Significant interaction effects were found for personal and social resources F (4, 426)=2.83, p<.05. Male participants who had been homeless<6 months had significantly higher scores on social connectedness than did male participants who were homeless>1 year. Univariate analysis of variance (ANOVA) indicated that both boys and girls who had been homeless>1 year had greater AIDS knowledge, F (1, 441)=7.91, p<.01, reported significantly more sexual risk-taking behaviors, F (1, 396)=9.93, p<.05, and engaged in fewer safe-sex behaviors, F (1, 396)=12.05, p<.05, than did those who had been homeless<6 months. Univariate ANOVA indicated that female participants had significantly lower levels of perceived health status, F (1, 429)=12.08, p<.01, significantly greater sexual self-care behaviors, F (1, 396)=16.29, p<.01, and significantly higher levels of assertive communication F (1, 396)=4.03, p<.05 than did male participants, regardless of duration of homelessness.
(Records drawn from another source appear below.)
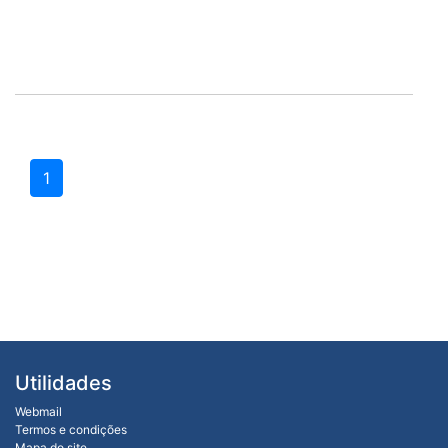
1
Utilidades
Webmail
Termos e condições
Mapa do site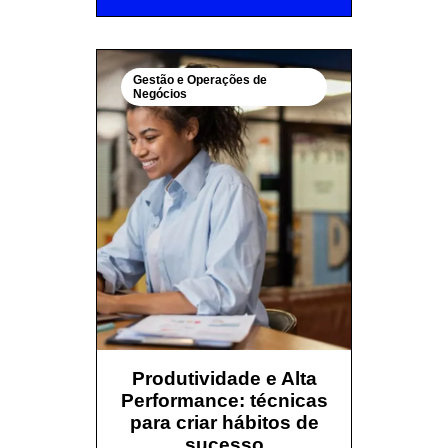
Gestão e Operações de
Negócios
Produtividade e Alta
Performance: técnicas
para criar hábitos de
sucesso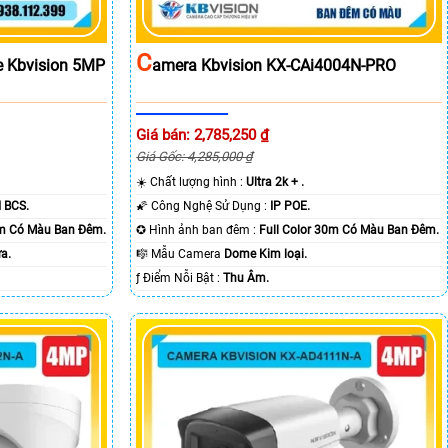
C
e Kbvision 5MP
Amera Kbvision KX-CAi4004N-PRO
Giá bán: 2,785,250 ₫
Giá Gốc: 4,285,000 ₫
☀️ Chất lượng hình :
Ultra 2k + .
 BCS.
🌠 Công Nghệ Sử Dụng :
IP POE.
0m Có Màu Ban Ðêm.
✪ Hình ảnh ban đêm :
Full Color 30m Có Màu Ban Ðêm.
a.
🎼️ Mẫu Camera
Dome Kim loại.
️ƒ Điểm Nỗi Bật :
Thu Âm.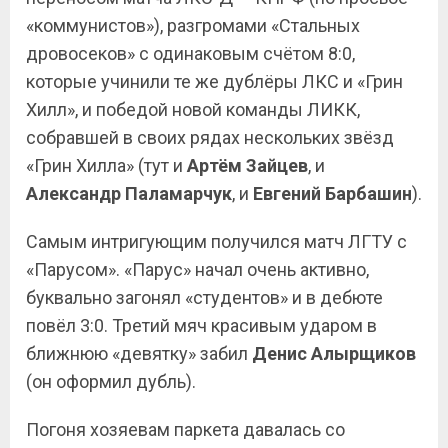
«коммунистов»), разгромами «Стальных
дровосеков» с одинаковым счётом 8:0,
которые учинили те же дублёры ЛКС и «Грин
Хилл», и победой новой команды ЛИКК,
собравшей в своих рядах нескольких звёзд
«Грин Хилла» (тут и
Артём Зайцев
, и
Александр Паламарчук
, и
Евгений
Барбашин
).
Самым интригующим получился матч ЛГТУ с
«Парусом». «Парус» начал очень активно,
буквально загонял «студентов» и в дебюте
повёл 3:0. Третий мяч красивым ударом в
ближнюю «девятку» забил
Денис Алырщиков
(он оформил дубль).
Погоня хозяевам паркета давалась со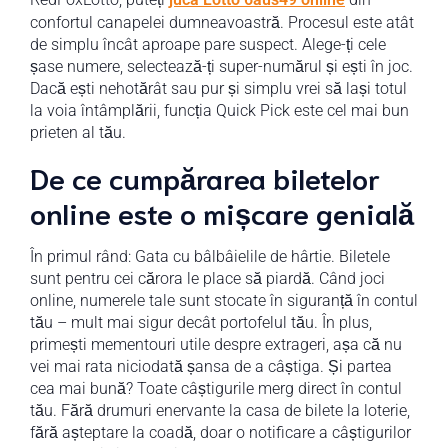
confortul canapelei dumneavoastră. Procesul este atât
de simplu încât aproape pare suspect. Alege-ți cele
șase numere, selectează-ți super-numărul și ești în joc.
Dacă ești nehotărât sau pur și simplu vrei să lași totul
la voia întâmplării, funcția Quick Pick este cel mai bun
prieten al tău.
De ce cumpărarea biletelor
online este o mișcare genială
În primul rând: Gata cu bâlbâielile de hârtie. Biletele
sunt pentru cei cărora le place să piardă. Când joci
online, numerele tale sunt stocate în siguranță în contul
tău – mult mai sigur decât portofelul tău. În plus,
primești mementouri utile despre extrageri, așa că nu
vei mai rata niciodată șansa de a câștiga. Și partea
cea mai bună? Toate câștigurile merg direct în contul
tău. Fără drumuri enervante la casa de bilete la loterie,
fără așteptare la coadă, doar o notificare a câștigurilor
The duration of homelessness and gender has both direct and interaction effects on cognitive-perceptual and behavioral outcomes associated with sexual health.
Nurses and other healthcare providers working with homeless youth recognize the need to develop brief interventions that address health-risk behaviors. Findings from this study indicate that gender-specific interventions should be provided to youth soon after they become homeless.
本分析旨在确定无家可归的持续时间和性别对无家可归青少年的个人和社会资源、认知感知因素及性健康行为的影响。
对参与性健康干预研究的461名无家可归青少年在基线时收集的数据进行横断面分析。
在干预开始前,通过笔记本电脑从对照组和干预组的无家可归青少年(平均年龄=19.52±1.91岁)收集数据。
发现个人和社会资源存在显著的交互作用,F(4, 426)=2.83,p<0.05。无家可归时间<6个月的男性参与者在社会联系方面的得分显著高于无家可归时间>1年的男性参与者。单因素方差分析(ANOVA)表明,无家可归时间>1年的男孩和女孩都有更多的艾滋病知识,F(1, 441)=7.91,p<0.01,报告的性冒险行为显著更多,F(1, 396)=9.93,p<0.05,而安全的性行为较少,F(1, 396)=12.05,p<0.05,相比无家可归时间<6个月的人。单因素方差分析表明,无论无家可归的持续时间如何,女性参与者的自我感知健康状况水平显著较低,F(1, 429)=12.08,p<0.01,性自我护理行为显著更多,F(1, 396)=16.29,p<0.01,自信沟通水平显著更高,F(1, 396)=4.03,p<0.05,高于男性参与者。
无家可归的持续时间和性别对与性健康相关的认知感知和行为结果均有直接和交互作用。
与无家可归青少年合作的护士和其他医疗保健提供者认识到需要制定针对健康风险行为的简短干预措施。本研究结果表明,应在青少年无家可归后不久就为其提供针对性别的干预措施。